10 Best Foods to Build Muscle
1. Salmon:
6 ounces (170 grams) of salmon provides 34 grams of protein and 4 grams of omega-3 fatty acids, which reduce swelling and pain and help muscle repair. healthy fat, and it can help suppress cortisol. (As cortisol levels fall, testosterone levels gradually increase, helping to build muscle. ) A diet rich in omega-3 fatty acids also allows for the most absorbed Grape The sugar goes into the muscles instead of being converted into fat.
2. Lean beef:
Many people who have difficulty building muscle mistakenly discard fat, thinking that this will increase body fat. However, the saturated fat in beef can actually help muscle growth, working in conjunction with the omega-3s in fish. Too little saturated fat can harm levels of testosterone and islet-like growth factor, hormones that help build muscle. Beef is also a source of cholesterol, which is the main ingredient the body uses to synthesize its own testosterone. Of course, beef is also rich in creatine, vitamin B and zinc.
3、egg:
Nutritionists have many different ways of scoring various protein foods for their ability to promote growth. Eggs rank at the top of almost every standard. Because they are the most easily absorbed - the body can easily break them down into amino acids, the building blocks for muscle growth. Whole eggs are also rich in healthy fats, saturated fats and lecithin, which aid in muscle growth. Egg yolk may not be ideal during the period of sculpting lines, but don't forget it during the off-season weight gain period.
4. Whole milk:
If you are really having a hard time gaining weight but are craving it, don’t drink skim or reduced-fat milk! Those are for people trying to lose weight. 16 ounces of whole milk provides 16 grams of protein and 16 grams of fat. Compared with other foods, the fat in milk is generally short-chain. Short-chain fats are more anabolic and prevent muscle breakdown, and they are less likely to be stored as body fat than other fats.

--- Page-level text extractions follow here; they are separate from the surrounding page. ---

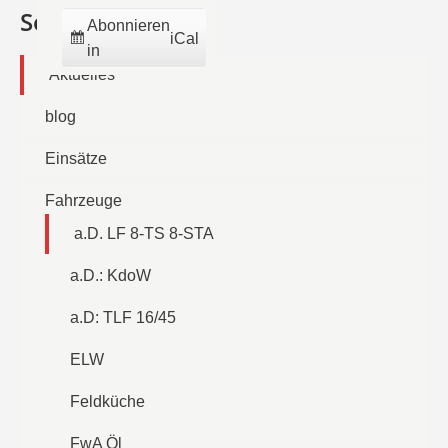
Seiten
Abonnieren
iCal
in
Aktuelles
blog
Einsätze
Fahrzeuge
a.D. LF 8-TS 8-STA
a.D.: KdoW
a.D: TLF 16/45
ELW
Feldküche
FwA Öl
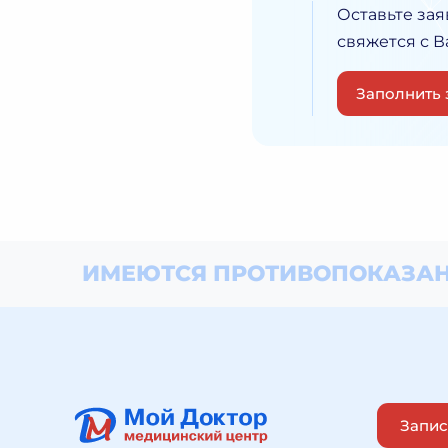
Оставьте зая
свяжется с 
Заполнить 
ИМЕЮТСЯ ПРОТИВОПОКАЗАН
Запис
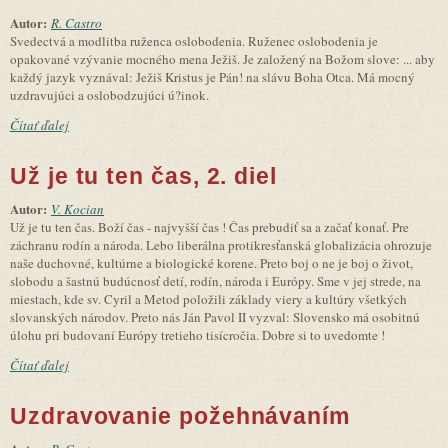
Autor:
R. Castro
Svedectvá a modlitba ruženca oslobodenia. Ruženec oslobodenia je
opakované vzývanie mocného mena Ježiš. Je založený na Božom slove: ... aby
každý jazyk vyznával: Ježiš Kristus je Pán! na slávu Boha Otca. Má mocný
uzdravujúci a oslobodzujúci ú?inok.
Čítať ďalej
Už je tu ten čas, 2. diel
Autor:
V. Kocian
Už je tu ten čas. Boží čas - najvyšší čas ! Čas prebudiť sa a začať konať. Pre
záchranu rodín a národa. Lebo liberálna protikresťanská globalizácia ohrozuje
naše duchovné, kultúrne a biologické korene. Preto boj o ne je boj o život,
slobodu a šastnú budúcnosť detí, rodín, národa i Európy. Sme v jej strede, na
miestach, kde sv. Cyril a Metod položili základy viery a kultúry všetkých
slovanských národov. Preto nás Ján Pavol II vyzval: Slovensko má osobitnú
úlohu pri budovaní Európy tretieho tisícročia. Dobre si to uvedomte !
Čítať ďalej
Uzdravovanie požehnávaním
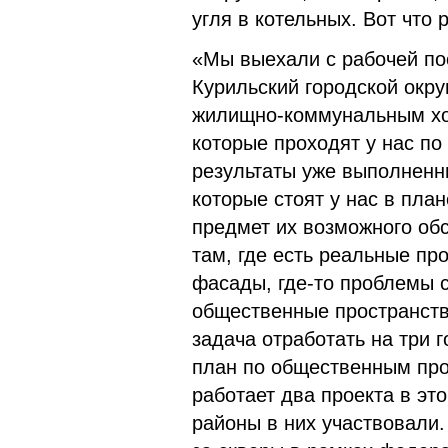
угля в котельных. Вот что
«Мы выехали с рабочей по
Курильский городской окру
жилищно-коммунальным хо
которые проходят у нас по
результаты уже выполненны
которые стоят у нас в план
предмет их возможного об
там, где есть реальные пр
фасады, где-то проблемы 
общественные пространств
задача отработать на три
план по общественным про
работает два проекта в эт
районы в них участвовали.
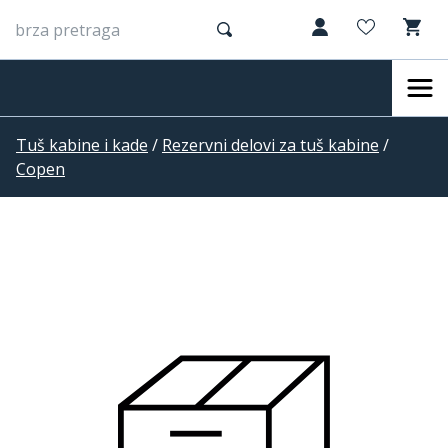
Tuš kabine i kade
/
Rezervni delovi za tuš kabine
/
Copen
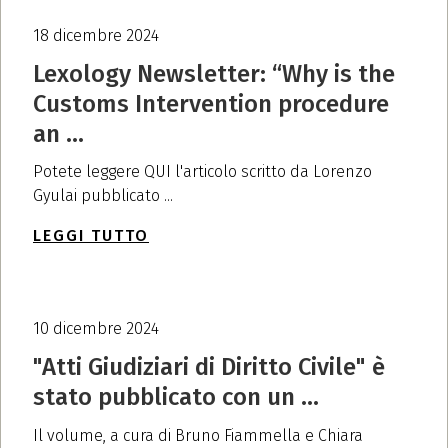
18 dicembre 2024
Lexology Newsletter: “Why is the
Customs Intervention procedure
an ...
Potete leggere QUI l'articolo scritto da Lorenzo
Gyulai pubblicato ...
LEGGI TUTTO
10 dicembre 2024
"Atti Giudiziari di Diritto Civile" è
stato pubblicato con un ...
Il volume, a cura di Bruno Fiammella e Chiara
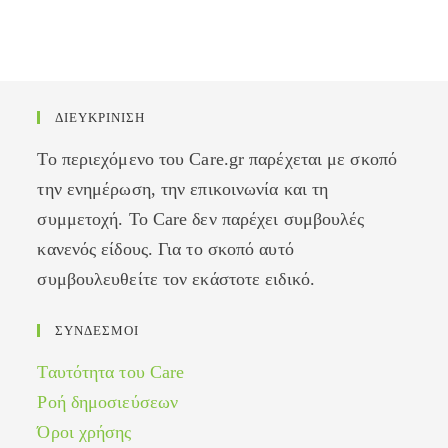
ΔΙΕΥΚΡΙΝΙΣΗ
Το περιεχόμενο του Care.gr παρέχεται με σκοπό
την ενημέρωση, την επικοινωνία και τη
συμμετοχή. Το Care δεν παρέχει συμβουλές
κανενός είδους. Για το σκοπό αυτό
συμβουλευθείτε τον εκάστοτε ειδικό.
ΣΥΝΔΕΣΜΟΙ
Ταυτότητα του Care
Ροή δημοσιεύσεων
Όροι χρήσης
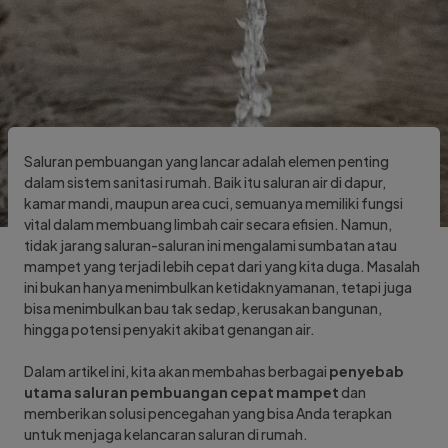
Saluran pembuangan yang lancar adalah elemen penting
dalam sistem sanitasi rumah. Baik itu saluran air di dapur,
kamar mandi, maupun area cuci, semuanya memiliki fungsi
vital dalam membuang limbah cair secara efisien. Namun,
tidak jarang saluran-saluran ini mengalami sumbatan atau
mampet yang terjadi lebih cepat dari yang kita duga. Masalah
ini bukan hanya menimbulkan ketidaknyamanan, tetapi juga
bisa menimbulkan bau tak sedap, kerusakan bangunan,
hingga potensi penyakit akibat genangan air.
Dalam artikel ini, kita akan membahas berbagai
penyebab
utama saluran pembuangan cepat mampet
dan
memberikan solusi pencegahan yang bisa Anda terapkan
untuk menjaga kelancaran saluran di rumah.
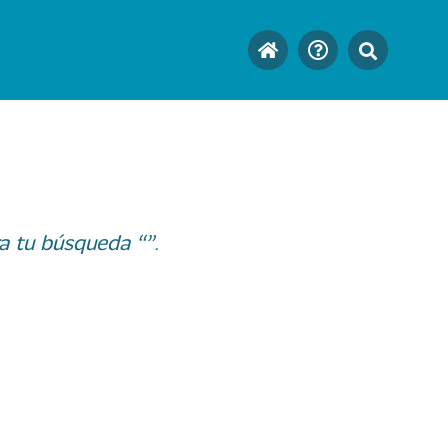
a tu búsqueda “”.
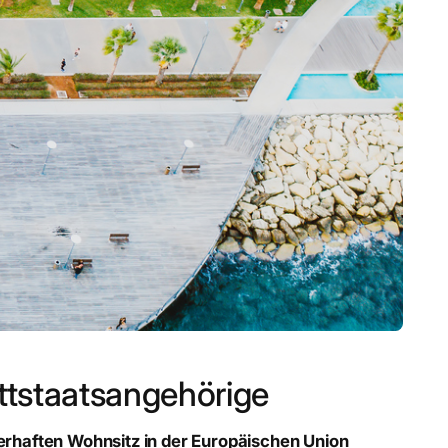
ittstaatsangehörige
uerhaften Wohnsitz in der Europäischen Union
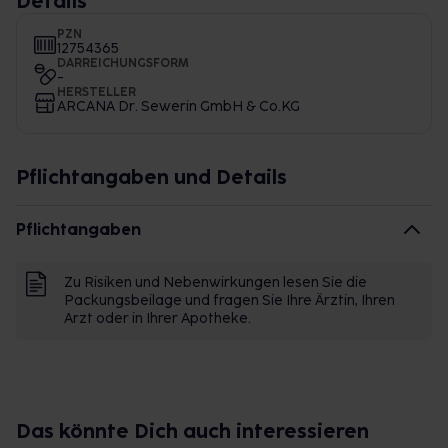
Details
PZN
12754365
DARREICHUNGSFORM
-
HERSTELLER
ARCANA Dr. Sewerin GmbH & Co.KG
Pflichtangaben und Details
Pflichtangaben
Zu Risiken und Nebenwirkungen lesen Sie die
Packungsbeilage und fragen Sie Ihre Ärztin, Ihren
Arzt oder in Ihrer Apotheke.
Das könnte Dich auch interessieren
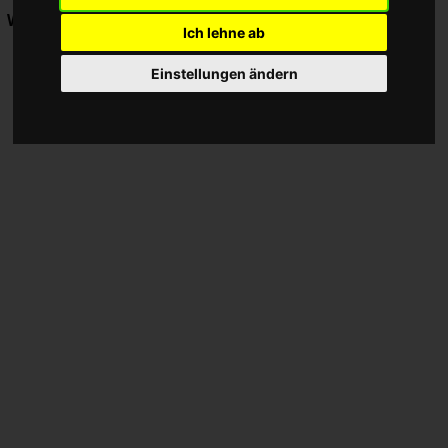
Werbung:
Ich lehne ab
Einstellungen ändern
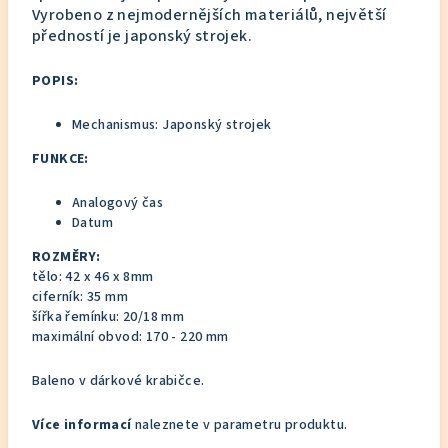
Vyrobeno z nejmodernějších materiálů, největší
předností je japonský strojek.
POPIS:
Mechanismus: Japonský strojek
FUNKCE:
Analogový čas
Datum
ROZMĚRY:
tělo:
42 x 46 x 8mm
ciferník: 35 mm
šířka řemínku:
20/18 mm
maximální obvod: 170 - 220 mm
Baleno v dárkové krabičce.
Více informací
naleznete v parametru produktu.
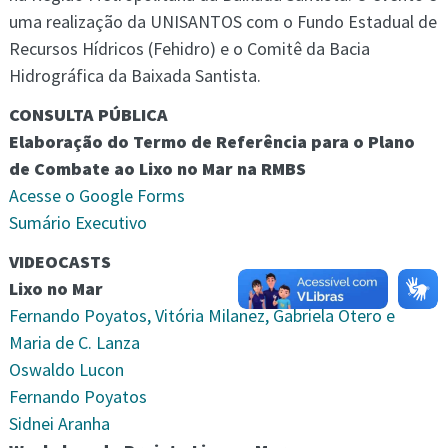
uma realização da UNISANTOS com o Fundo Estadual de
Recursos Hídricos (Fehidro) e o Comitê da Bacia
Hidrográfica da Baixada Santista.
CONSULTA PÚBLICA
Elaboração do Termo de Referência para o Plano
de Combate ao Lixo no Mar na RMBS
Acesse o Google Forms
Sumário Executivo
VIDEOCASTS
Lixo no Mar
Fernando Poyatos, Vitória Milanez, Gabriela Otero e
Maria de C. Lanza
Oswaldo Lucon
Fernando Poyatos
Sidnei Aranha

The fat in milk helps the body absorb vitamin D, reducing cancer risk. It’s no accident that the big guys in the 60s and 70s – Arnold and Franco – drank so much whole milk.
5. Apple juice:
Ironically, hitting the gym like crazy is actually about tearing your muscles apart. You will gain later, when your body begins to repair, and overdo it. Drinking 12-16 ounces of apple juice before going to the gym provides 45-60 grams of carbohydrates and gives you quick energy (because of the glucose in the juice) and a steady stream of energy (because of the fructose). This helps suppress cortisol and reduces muscle damage, allowing you to train for more sets.
Disclaimer:
1. This article is sourced from the Internet. All content represents the author's personal views only and does not reflect the stance of this website. The author shall be solely responsible for the content.
2. Part of the content on this website is compiled from the Internet. This website shall not be liable for any civil disputes, administrative penalties, or other losses arising from improper reprinting or citation.